Repeat the records below exactly, leaving out every picture.

Collected data entries:

....

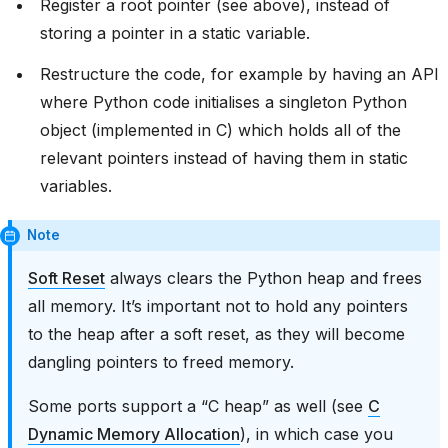
Register a root pointer (see above), instead of
storing a pointer in a static variable.
Restructure the code, for example by having an API
where Python code initialises a singleton Python
object (implemented in C) which holds all of the
relevant pointers instead of having them in static
variables.
Note
Soft Reset
always clears the Python heap and frees
all memory. It’s important not to hold any pointers
to the heap after a soft reset, as they will become
dangling pointers to freed memory.
Some ports support a “C heap” as well (see
C
Dynamic Memory Allocation
), in which case you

....

(SOLVED EXERCISE):
Register a root pointer (see above), instead of
storing a pointer in a static variable.
Restructure the code, for example by having an API
where Python code initialises a singleton Python
object (implemented in C) which holds all of the
relevant pointers instead of having them in static
variables.
Note
Soft Reset
always clears the Python heap and frees
all memory. It’s important not to hold any pointers
to the heap after a soft reset, as they will become
dangling pointers to freed memory.
Some ports support a “C heap” as well (see
C
Dynamic Memory Allocation
), in which case you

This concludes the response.